Misgivings about a decision, or the result in retrospect?

at the end of their careers or in retirement, justices tend to figure out where they screwed up. … Now we see that in retirement, O’Connor is still pining about Bush v. Gore.

Talking Points Memo has one of several articles on Sandra Day O’Connor and Gore v. Bush How Sandra Day O’Connor’s Vote In Bush v. Gore Helped Unravel Her Own Legacy  <read>

Thirteen years after her pivotal swing vote in Bush v. Gore, retired Justice Sandra Day O’Connor is suggesting it was a mistake for the Supreme Court to take up the case, lamenting as many scholars have that it tarnished the Court’s reputation. But there’s another, indirect casualty of the fallout from the hyper-controversial 2000 case that effectively settled the presidential election for George W. Bush: O’Connor’s own legacy.
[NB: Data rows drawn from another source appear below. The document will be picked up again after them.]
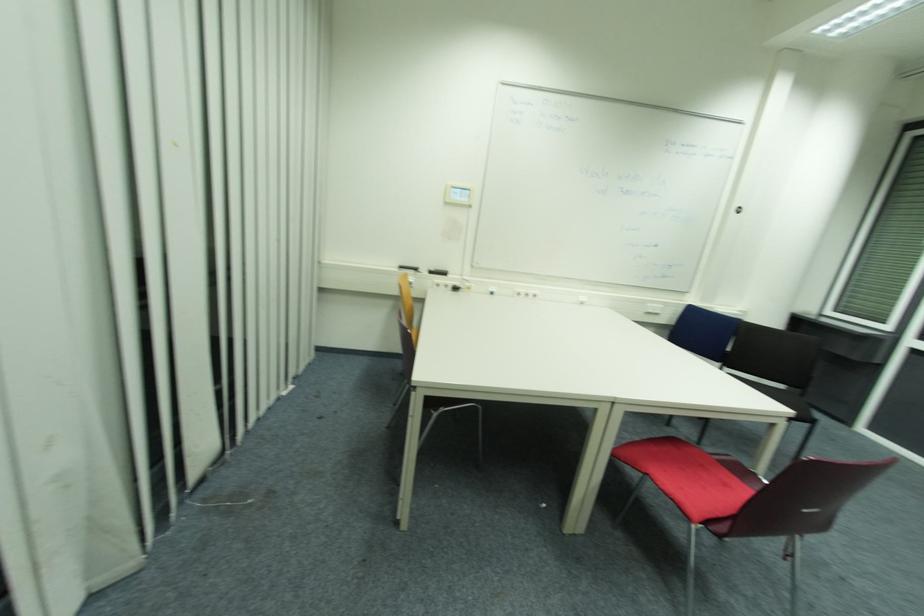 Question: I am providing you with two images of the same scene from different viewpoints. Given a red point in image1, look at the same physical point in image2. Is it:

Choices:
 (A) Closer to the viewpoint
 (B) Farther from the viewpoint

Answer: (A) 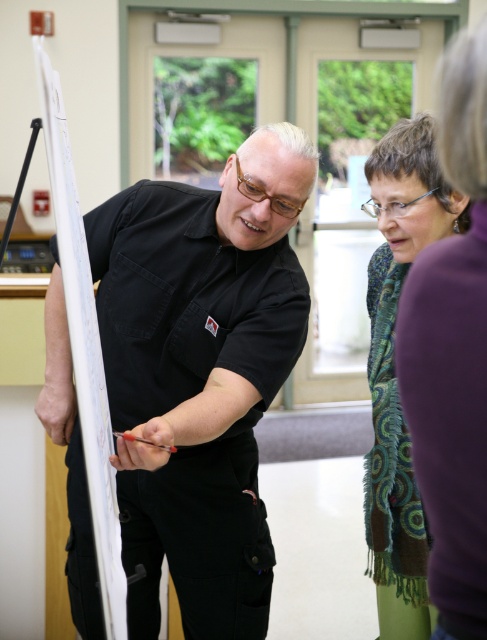 Which is more to the right, black cotton shirt at center or white paperboard at left?

Positioned to the right is black cotton shirt at center.

Is black cotton shirt at center to the right of white paperboard at left from the viewer's perspective?

Indeed, black cotton shirt at center is positioned on the right side of white paperboard at left.

Between point (266, 576) and point (76, 241), which one is positioned behind?

The point (266, 576) is behind.

Locate an element on the screen. The width and height of the screenshot is (487, 640). black cotton shirt at center is located at coordinates [201, 371].

Between point (423, 124) and point (94, 344), which one is positioned behind?

The point (423, 124) is more distant.

Between point (411, 573) and point (76, 227), which one is positioned behind?

The point (411, 573) is more distant.

Where is `green textured scarf at center`? green textured scarf at center is located at coordinates (394, 371).

Does black cotton shirt at center have a lesser width compared to green textured scarf at center?

In fact, black cotton shirt at center might be wider than green textured scarf at center.

Can you confirm if black cotton shirt at center is shorter than green textured scarf at center?

Correct, black cotton shirt at center is not as tall as green textured scarf at center.

The image size is (487, 640). What do you see at coordinates (201, 371) in the screenshot? I see `black cotton shirt at center` at bounding box center [201, 371].

Where is `black cotton shirt at center`? This screenshot has height=640, width=487. black cotton shirt at center is located at coordinates (201, 371). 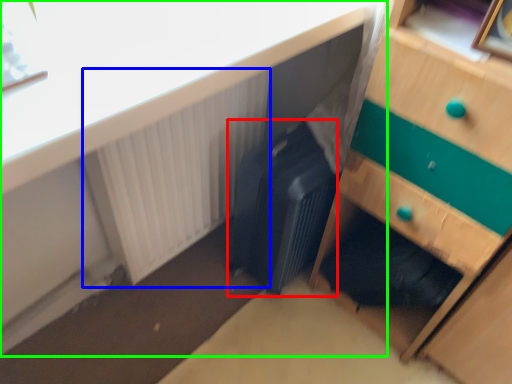 Question: Which is farther away from luggage (highlighted by a red box)? radiator (highlighted by a blue box) or desk (highlighted by a green box)?

Choices:
 (A) radiator
 (B) desk

Answer: (B) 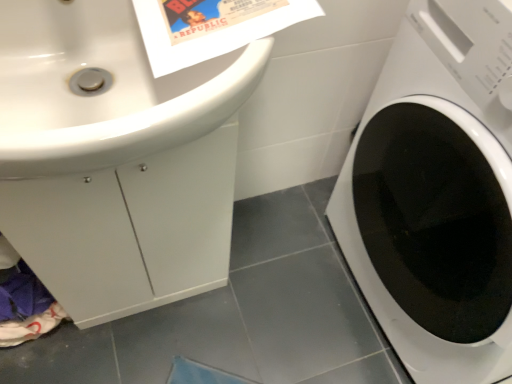 Question: Can you confirm if white glossy washing machine at right is bigger than white glossy sink at upper left?

Choices:
 (A) yes
 (B) no

Answer: (A)

Question: Is white glossy washing machine at right closer to the viewer compared to white glossy sink at upper left?

Choices:
 (A) yes
 (B) no

Answer: (B)

Question: Is white glossy washing machine at right completely or partially outside of white glossy sink at upper left?

Choices:
 (A) yes
 (B) no

Answer: (A)

Question: From the image's perspective, is white glossy washing machine at right located above white glossy sink at upper left?

Choices:
 (A) no
 (B) yes

Answer: (A)

Question: From the image's perspective, is white glossy washing machine at right located beneath white glossy sink at upper left?

Choices:
 (A) yes
 (B) no

Answer: (A)

Question: Is white glossy washing machine at right to the left of white glossy sink at upper left from the viewer's perspective?

Choices:
 (A) yes
 (B) no

Answer: (B)

Question: Can you confirm if white glossy sink at upper left is shorter than white glossy washing machine at right?

Choices:
 (A) no
 (B) yes

Answer: (B)

Question: Is white glossy sink at upper left behind white glossy washing machine at right?

Choices:
 (A) no
 (B) yes

Answer: (A)

Question: Does white glossy sink at upper left contain white glossy washing machine at right?

Choices:
 (A) no
 (B) yes

Answer: (A)

Question: From a real-world perspective, is white glossy sink at upper left under white glossy washing machine at right?

Choices:
 (A) no
 (B) yes

Answer: (A)

Question: Is white glossy sink at upper left bigger than white glossy washing machine at right?

Choices:
 (A) no
 (B) yes

Answer: (A)

Question: Does white glossy sink at upper left have a lesser width compared to white glossy washing machine at right?

Choices:
 (A) yes
 (B) no

Answer: (A)

Question: Looking at the image, does white glossy washing machine at right seem bigger or smaller compared to white glossy sink at upper left?

Choices:
 (A) small
 (B) big

Answer: (B) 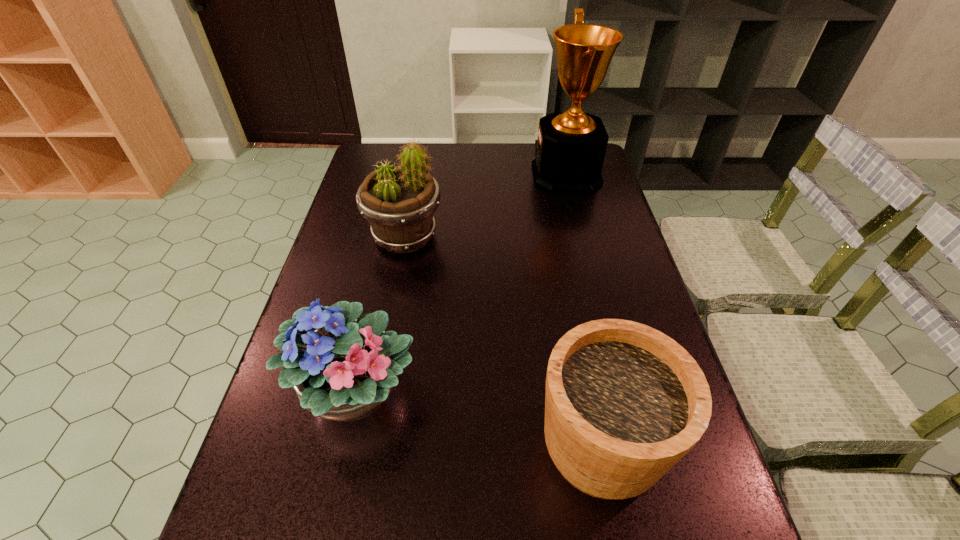 Where is `vacant point at the left edge`? Image resolution: width=960 pixels, height=540 pixels. vacant point at the left edge is located at coordinates (336, 246).

Where is `vacant space at the right edge`? The image size is (960, 540). vacant space at the right edge is located at coordinates (574, 229).

Where is `free point between the farther flowerpot and the right flowerpot`? The image size is (960, 540). free point between the farther flowerpot and the right flowerpot is located at coordinates (503, 341).

The width and height of the screenshot is (960, 540). Find the location of `blank region between the right flowerpot and the second farthest object`. blank region between the right flowerpot and the second farthest object is located at coordinates (503, 341).

In order to click on free area in between the trophy cup and the third shortest object in this screenshot , I will do `click(486, 206)`.

Find the location of a particular element. The image size is (960, 540). free point between the right flowerpot and the taller flowerpot is located at coordinates (503, 341).

You are a GUI agent. You are given a task and a screenshot of the screen. Output one action in this format:
    pyautogui.click(x=<x>, y=<y>)
    Task: Click on the empty space between the bouquet and the shorter flowerpot
    Image resolution: width=960 pixels, height=540 pixels.
    Given the screenshot: What is the action you would take?
    pyautogui.click(x=478, y=418)

In order to click on empty space that is in between the farther flowerpot and the farthest object in this screenshot , I will do `click(486, 206)`.

The height and width of the screenshot is (540, 960). I want to click on free space between the second tallest object and the nearer flowerpot, so click(x=503, y=341).

I want to click on empty space that is in between the farthest object and the left flowerpot, so click(x=486, y=206). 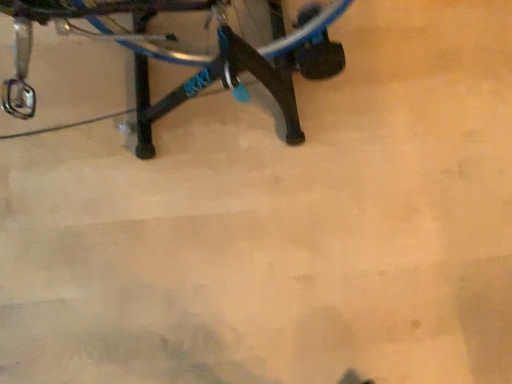 You are a GUI agent. You are given a task and a screenshot of the screen. Output one action in this format:
    pyautogui.click(x=<x>, y=<y>)
    Task: Click on the black matte bicycle at center
    This screenshot has height=384, width=512.
    Given the screenshot: What is the action you would take?
    pyautogui.click(x=184, y=54)

What do you see at coordinates (184, 54) in the screenshot?
I see `black matte bicycle at center` at bounding box center [184, 54].

Identify the location of black matte bicycle at center. The height and width of the screenshot is (384, 512). (184, 54). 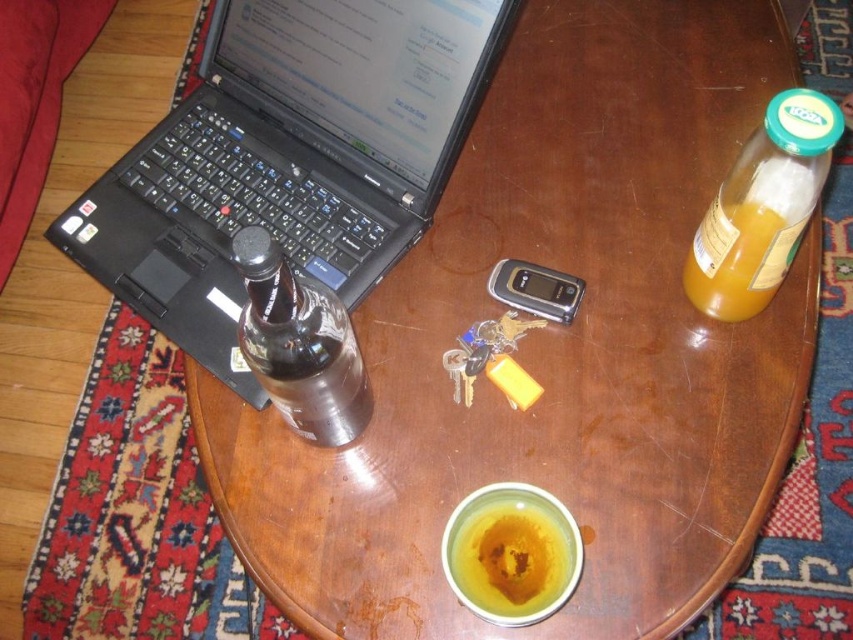 You are organizing items on the wooden coffee table and need to place both the translucent plastic bottle at upper right and the yellow matte cup at center. Considering their sizes, which item should you place first to ensure they both fit on the table?

The translucent plastic bottle at upper right is wider than the yellow matte cup at center. Therefore, you should place the translucent plastic bottle at upper right first to accommodate its larger width, ensuring there is enough space left for the yellow matte cup at center.

You are organizing items on a wooden coffee table. You have a black plastic laptop at left and a transparent glass bottle at left. Which item is taller?

The black plastic laptop at left is much taller than the transparent glass bottle at left.

You are organizing items on a wooden coffee table. You have a black plastic laptop at left and a transparent glass bottle at left. If you want to place a new item between them, which item should you move to make space?

You should move the transparent glass bottle at left because the black plastic laptop at left is wider, so moving the smaller transparent glass bottle at left would create space between them. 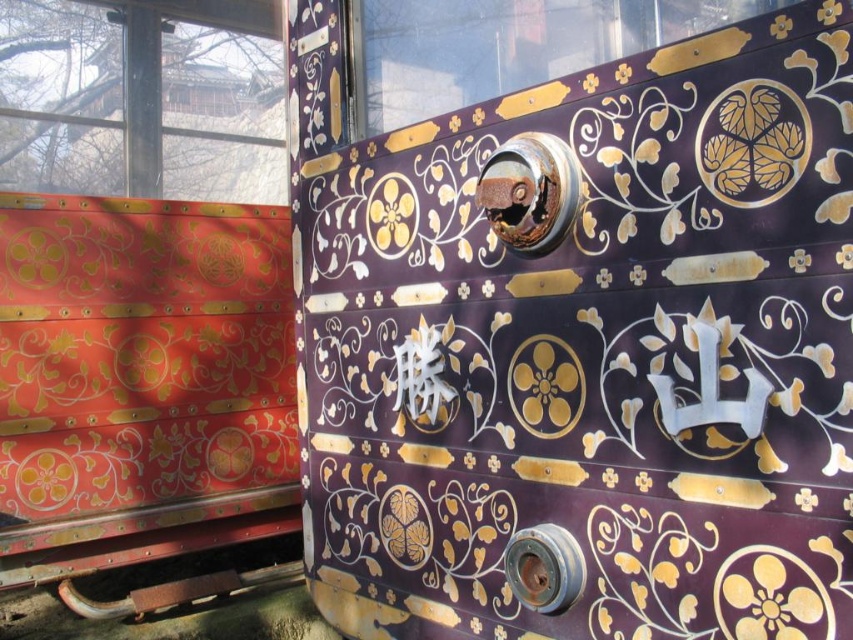 You are an architect designing a new traditional Japanese building and want to incorporate elements from this image. If you plan to place a decorative element above the purple lacquered door at center, where should it be positioned relative to the transparent glass window at upper left?

The purple lacquered door at center is below the transparent glass window at upper left, so the decorative element should be placed above the purple lacquered door at center, aligning it with the transparent glass window at upper left to maintain the existing spatial relationship.

You are an architect examining a traditional Japanese structure. You notice two points marked on the panels. The first point is at coordinates point (749, 618) and the second is at point (39, 147). Which point is nearer to you?

Point (749, 618) is closer to the viewer than point (39, 147).

Looking at the traditional Japanese structure, where is the transparent glass window at upper left located in terms of coordinates?

The transparent glass window at upper left is located at point (142,99). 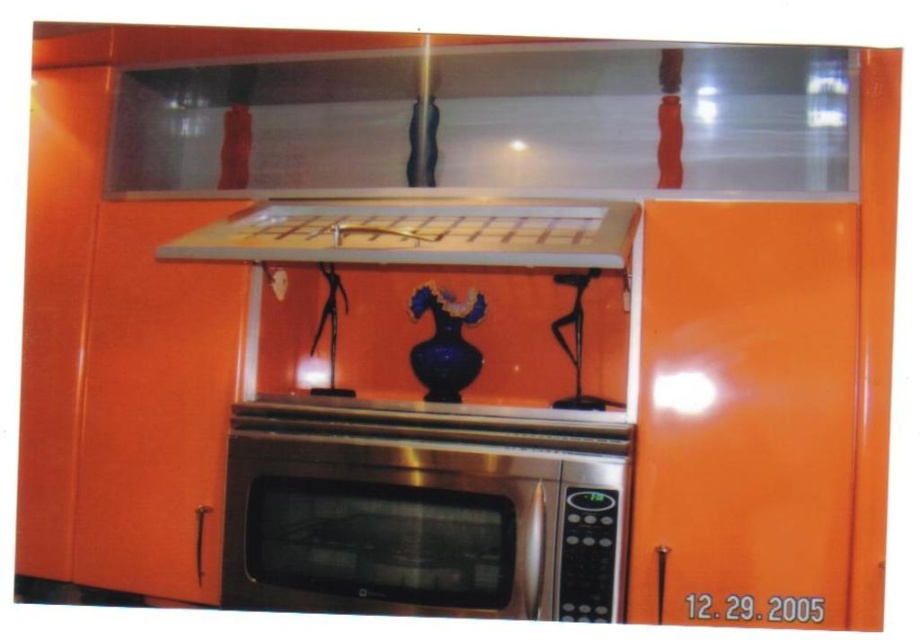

In a bit of historical irony, when O’Connor retired in 2006, the man she helped make president replaced her with Samuel Alito, a staunch conservative who proceeded to unravel several major rulings where O’Connor had held the swing vote and had shaped the law — most notably on abortion, campaign finance and racial diversity in education…

Speaking to the Chicago Tribune editorial board last Friday, O’Connor said the Supreme Court “took the case [Bush v. Gore] and decided it at a time when it was still a big election issue. Maybe the court should have said, ‘We’re not going to take it, goodbye.’” She lamented that “probably the Supreme Court added to the problem” when all was said and done.

Sadly, the issue is not if George Bush did a good, poor, or disastrous job and how the decision worked out. The issue is trust in our election system; did we have a legitimate government? What the Court did was conform and harden the 1876 decision that the 12th Amendment and Electoral Count Act are more about formality that about choosing the President as the voters intended. They also followed a long tradition of courts and bodies justifying decisions that somehow usually accord with the p0litical preferences of those bodies and ‘deciders’.